◆ WHAT YOU HAVE TO DO ◆
Retype the following data exactly, but leave its pictures out.

◆ INPUT MATERIAL ◆
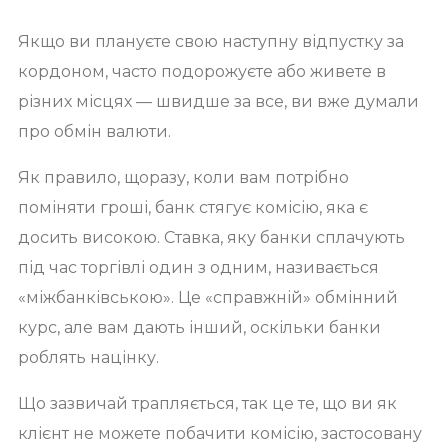
Якщо ви плануєте свою наступну відпустку за
кордоном, часто подорожуєте або живете в
різних місцях — швидше за все, ви вже думали
про обмін валюти.
Як правило, щоразу, коли вам потрібно
поміняти гроші, банк стягує комісію, яка є
досить високою. Ставка, яку банки сплачують
під час торгівлі один з одним, називається
«міжбанківською». Це «справжній» обмінний
курс, але вам дають інший, оскільки банки
роблять націнку.
Що зазвичай трапляється, так це те, що ви як
клієнт не можете побачити комісію, застосовану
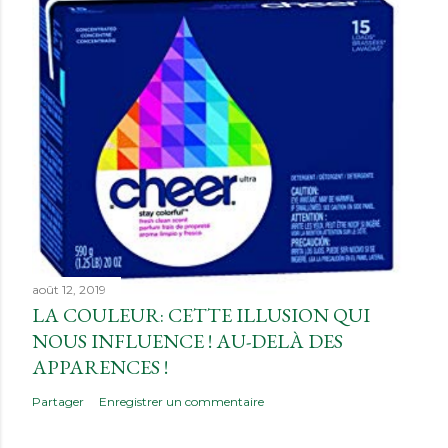
août 12, 2019
LA COULEUR: CETTE ILLUSION QUI
NOUS INFLUENCE ! AU-DELÀ DES
APPARENCES !
Partager
Enregistrer un commentaire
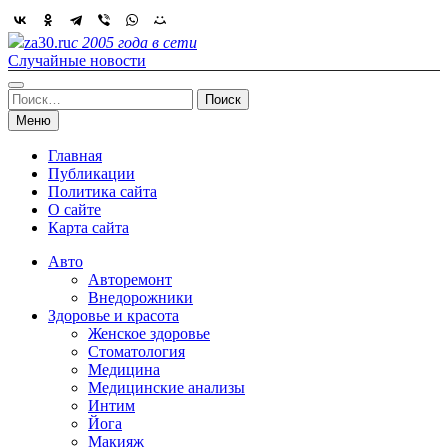
Skip
to
za30.ru
с 2005 года в сети
content
Случайные новости
Найти:
Меню
Главная
Публикации
Политика сайта
О сайте
Карта сайта
Авто
Авторемонт
Внедорожники
Здоровье и красота
Женское здоровье
Стоматология
Медицина
Медицинские анализы
Интим
Йога
Макияж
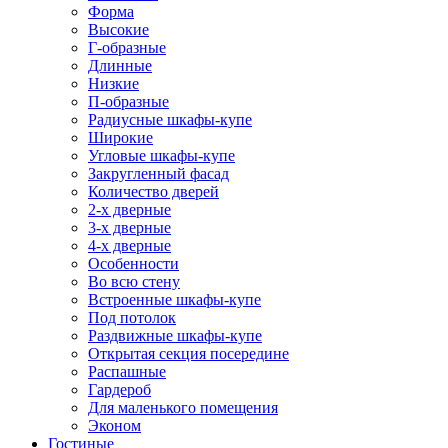
Форма
Высокие
Г-образные
Длинные
Низкие
П-образные
Радиусные шкафы-купе
Широкие
Угловые шкафы-купе
Закругленный фасад
Количество дверей
2-х дверные
3-х дверные
4-х дверные
Особенности
Во всю стену
Встроенные шкафы-купе
Под потолок
Раздвижные шкафы-купе
Открытая секция посередине
Распашные
Гардероб
Для маленького помещения
Эконом
Гостиные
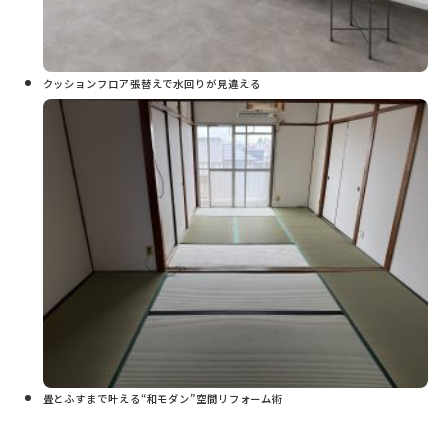
クッションフロア張替えで水回りが見違える
畳とふすまで叶える“和モダン”空間リフォーム術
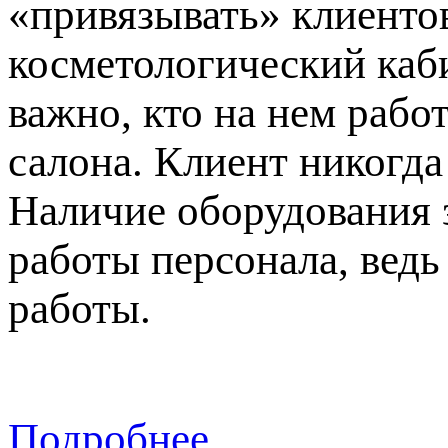
«привязывать» клиентов
косметологический каби
важно, кто на нем рабо
салона. Клиент никогда
Наличие оборудования 
работы персонала, вед
работы.
Подробнее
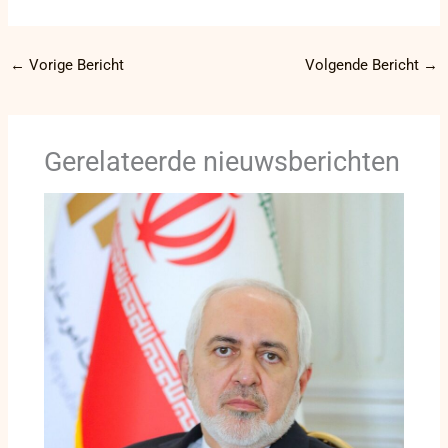
←
Vorige Bericht
Volgende Bericht
→
Gerelateerde nieuwsberichten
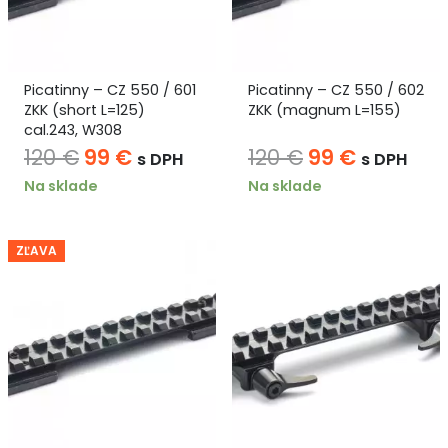
Picatinny – CZ 550 / 601
Picatinny – CZ 550 / 602
ZKK (short L=125)
ZKK (magnum L=155)
cal.243, W308
Pôvodná
Aktuálna
Pôvodná
Aktuáln
120
€
99
€
120
€
99
€
s DPH
s DPH
cena
cena
cena
cena
Na sklade
Na sklade
bola:
je:
bola:
je:
120 €.
99 €.
120 €.
99 €.
ZĽAVA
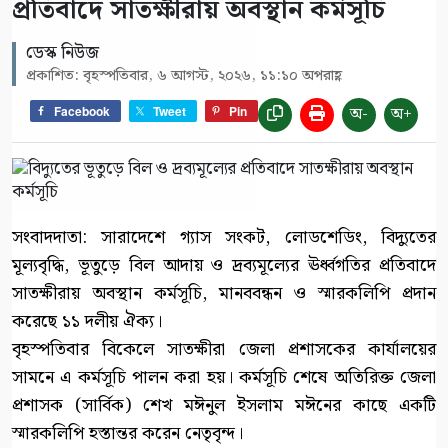
প্রতিবাদে সাতক্ষীরায় অবস্থান কর্মসূচি
ডেস্ক নিউজ
প্রকাশিত: বৃহস্পতিবার, ৬ আগস্ট, ২০২৬, ১১:১০ অপরাহ্ণ
অ-
অ+
Facebook
Tweet
Pin
সংবাদদাতা: সারাদেশে গ্যাস সংকট, লোডশেডিং, বিদ্যুতের
মূল্যবৃদ্ধি, ভূতুড়ে বিল আদায় ও দ্রব্যমূল্যের ঊর্ধ্বগতির প্রতিবাদে
সাতক্ষীরায় অবস্থান কর্মসূচি, মানববন্ধন ও স্মারকলিপি প্রদান
করেছে ১১ দলীয় ঐক্য।
বৃহস্পতিবার বিকেলে সাতক্ষীরা জেলা প্রশাসকের কার্যালয়ের
সামনে এ কর্মসূচি পালন করা হয়। কর্মসূচি শেষে অতিরিক্ত জেলা
প্রশাসক (সার্বিক) শেখ মঈনুল ইসলাম মঈনের কাছে একটি
স্মারকলিপি হস্তান্তর করেন নেতৃবৃন্দ।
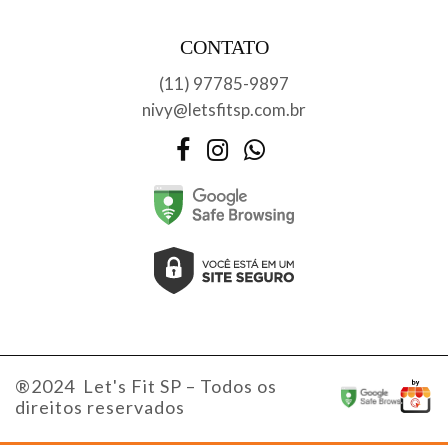
CONTATO
(11) 97785-9897
nivy@letsfitsp.com.br
Facebook
Instagram
WhatsApp
®2024 Let's Fit SP – Todos os
direitos reservados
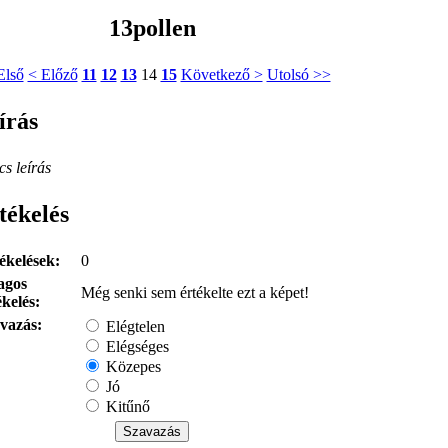
13pollen
Első
< Előző
11
12
13
14
15
Következő >
Utolsó >>
írás
cs leírás
tékelés
ékelések:
0
agos
Még senki sem értékelte ezt a képet!
ékelés:
vazás:
Elégtelen
Elégséges
Közepes
Jó
Kitűnő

◆ OUTPUT ◆
Якщо ви плануєте свою наступну відпустку за
кордоном, часто подорожуєте або живете в
різних місцях — швидше за все, ви вже думали
про обмін валюти.
Як правило, щоразу, коли вам потрібно
поміняти гроші, банк стягує комісію, яка є
досить високою. Ставка, яку банки сплачують
під час торгівлі один з одним, називається
«міжбанківською». Це «справжній» обмінний
курс, але вам дають інший, оскільки банки
роблять націнку.
Що зазвичай трапляється, так це те, що ви як
клієнт не можете побачити комісію, застосовану
août 12, 2019
LA COULEUR: CETTE ILLUSION QUI
NOUS INFLUENCE ! AU-DELÀ DES
APPARENCES !
Partager
Enregistrer un commentaire
Skip
to
za30.ru
с 2005 года в сети
content
Случайные новости
Найти:
Меню
Главная
Публикации
Политика сайта
О сайте
Карта сайта
Авто
Авторемонт
Внедорожники
Здоровье и красота
Женское здоровье
Стоматология
Медицина
Медицинские анализы
Интим
Йога
Макияж
Форма
Высокие
Г-образные
Длинные
Низкие
П-образные
Радиусные шкафы-купе
Широкие
Угловые шкафы-купе
Закругленный фасад
Количество дверей
2-х дверные
3-х дверные
4-х дверные
Особенности
Во всю стену
Встроенные шкафы-купе
Под потолок
Раздвижные шкафы-купе
Открытая секция посередине
Распашные
Гардероб
Для маленького помещения
Эконом
Гостиные
クッションフロア張替えで水回りが見違える
畳とふすまで叶える“和モダン”空間リフォーム術
«привязывать» клиентов
косметологический каби
важно, кто на нем рабо
салона. Клиент никогда
Наличие оборудования 
работы персонала, вед
работы.
Подробнее
←
Vorige Bericht
Volgende Bericht
→
Gerelateerde nieuwsberichten
Picatinny – CZ 550 / 601
Picatinny – CZ 550 / 602
ZKK (short L=125)
ZKK (magnum L=155)
cal.243, W308
Pôvodná
Aktuálna
Pôvodná
Aktuáln
120
€
99
€
120
€
99
€
s DPH
s DPH
cena
cena
cena
cena
Na sklade
Na sklade
bola:
je:
bola:
je:
120 €.
99 €.
120 €.
99 €.
ZĽAVA
প্রতিবাদে সাতক্ষীরায় অবস্থান কর্মসূচি
ডেস্ক নিউজ
প্রকাশিত: বৃহস্পতিবার, ৬ আগস্ট, ২০২৬, ১১:১০ অপরাহ্ণ
অ-
অ+
Facebook
Tweet
Pin
সংবাদদাতা: সারাদেশে গ্যাস সংকট, লোডশেডিং, বিদ্যুতের
মূল্যবৃদ্ধি, ভূতুড়ে বিল আদায় ও দ্রব্যমূল্যের ঊর্ধ্বগতির প্রতিবাদে
সাতক্ষীরায় অবস্থান কর্মসূচি, মানববন্ধন ও স্মারকলিপি প্রদান
করেছে ১১ দলীয় ঐক্য।
বৃহস্পতিবার বিকেলে সাতক্ষীরা জেলা প্রশাসকের কার্যালয়ের
সামনে এ কর্মসূচি পালন করা হয়। কর্মসূচি শেষে অতিরিক্ত জেলা
প্রশাসক (সার্বিক) শেখ মঈনুল ইসলাম মঈনের কাছে একটি
স্মারকলিপি হস্তান্তর করেন নেতৃবৃন্দ।
CONTATO
(11) 97785-9897
nivy@letsfitsp.com.br
Facebook
Instagram
WhatsApp
®2024 Let's Fit SP – Todos os
direitos reservados
13pollen
Első
< Előző
11
12
13
14
15
Következő >
Utolsó >>
írás
cs leírás
tékelés
ékelések:
0
agos
Még senki sem értékelte ezt a képet!
ékelés:
vazás:
Elégtelen
Elégséges
Közepes
Jó
Kitűnő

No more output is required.